The game’s original designer, Scott Berfield, outlined, in an interview with Sega-16, some of the reasons he believes the game was eventually canned. As well as the project being too ambitious and advanced for the Genesis (and better-suited to a more powerful console), the developer responsible for creating the prototype game was not of a high quality and, as a result, enthusiasm and, therefore, sales forecasts, decreased. EA finally pulled the plug, sending the Savage Heroes finances over to a different game (Shaq-Fu).

This game is interesting not only because of its unique style, but also because of its setting. Savage Heroes would have been set on another world, populated entirely by intelligent, humanoid animals. A crime-fighting team of four heroes would match wits with the crime lord Teeg, a Bengal Tiger. Of the four protagonists, different ones would be controlled by the player at different places in the game.
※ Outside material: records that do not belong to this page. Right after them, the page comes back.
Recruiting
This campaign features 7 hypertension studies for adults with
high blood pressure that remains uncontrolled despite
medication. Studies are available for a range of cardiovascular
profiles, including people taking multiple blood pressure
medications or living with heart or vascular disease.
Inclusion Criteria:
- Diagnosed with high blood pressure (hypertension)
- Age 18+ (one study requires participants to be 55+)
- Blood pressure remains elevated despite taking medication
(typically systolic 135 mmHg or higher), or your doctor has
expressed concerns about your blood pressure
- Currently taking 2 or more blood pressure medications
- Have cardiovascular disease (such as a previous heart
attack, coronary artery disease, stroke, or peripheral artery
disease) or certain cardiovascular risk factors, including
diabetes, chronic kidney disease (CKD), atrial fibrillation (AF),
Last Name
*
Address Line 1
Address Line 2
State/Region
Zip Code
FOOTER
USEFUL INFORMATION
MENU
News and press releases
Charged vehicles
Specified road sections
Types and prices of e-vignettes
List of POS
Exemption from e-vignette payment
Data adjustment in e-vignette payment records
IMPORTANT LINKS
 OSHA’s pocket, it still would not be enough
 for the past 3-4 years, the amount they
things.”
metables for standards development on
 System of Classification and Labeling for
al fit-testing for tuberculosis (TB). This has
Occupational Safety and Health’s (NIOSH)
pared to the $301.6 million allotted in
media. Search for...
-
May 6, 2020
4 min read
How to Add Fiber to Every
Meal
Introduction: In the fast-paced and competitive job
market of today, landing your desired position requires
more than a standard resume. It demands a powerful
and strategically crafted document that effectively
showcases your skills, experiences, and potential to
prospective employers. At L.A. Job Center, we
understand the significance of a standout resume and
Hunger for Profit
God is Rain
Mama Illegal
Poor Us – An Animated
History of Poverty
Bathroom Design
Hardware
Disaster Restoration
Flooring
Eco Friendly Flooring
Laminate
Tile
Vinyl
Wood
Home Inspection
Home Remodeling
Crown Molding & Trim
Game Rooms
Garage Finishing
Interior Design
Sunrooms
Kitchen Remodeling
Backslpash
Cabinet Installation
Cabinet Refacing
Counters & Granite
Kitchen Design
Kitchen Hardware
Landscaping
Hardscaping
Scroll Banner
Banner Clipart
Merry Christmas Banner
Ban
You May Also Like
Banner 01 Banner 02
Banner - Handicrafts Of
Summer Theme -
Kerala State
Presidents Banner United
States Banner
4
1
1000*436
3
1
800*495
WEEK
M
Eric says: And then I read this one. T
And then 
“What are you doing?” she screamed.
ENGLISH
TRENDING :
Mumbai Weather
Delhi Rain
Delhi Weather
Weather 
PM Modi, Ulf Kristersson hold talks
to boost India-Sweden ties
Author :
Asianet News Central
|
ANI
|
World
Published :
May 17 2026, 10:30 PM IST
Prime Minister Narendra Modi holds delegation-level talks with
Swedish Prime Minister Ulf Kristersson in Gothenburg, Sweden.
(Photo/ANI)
The four members of the team were:

  • Bruno, a bear and kung-fu master, the group’s leader
  • Lucy, a wolf and kick-boxer
  • Reno, a rhinoceros and brawler
  • Leon, a lion and karate expert, who was very street-smart.

In order to make the game properly, the Savage Heroes team planned to use stop-motion animation in order to get the characters to look as lifelike as possible, and about a dozen 12-16” figures are, according to Berfield, probably still sitting in storage at EA. These figures were made by a Texas special effects business exclusively for the game.

Berfield also notes that the levels in the game were planned to be entirely seamless: each one led directly into the next one, separated by a level result screen superimposed over the transition sequence. Berfield says that he is very interested in eventually getting Savage Heroes finished, because he still has a personal connection to the created characters. You can find pictures of the characters, and other production material at Sega16.

Article By Franklint


Citizen X [Sega CD – Cancelled]

Citizen X is a cancelled side-scrolling action game, made by Digital Pictures, which was supposed to be released for the Sega Mega Cd in 1993. Like many other titles for the ill-fated add-on, it featured many clumsy FMV cutscenes. The gameplay was even less exciting, because of the very limited moveset available for the main character and the repetitive locations. An almost complete beta of Citizen, missing just one of the videos, was commercially distribuited by Good Deal Games in 2002.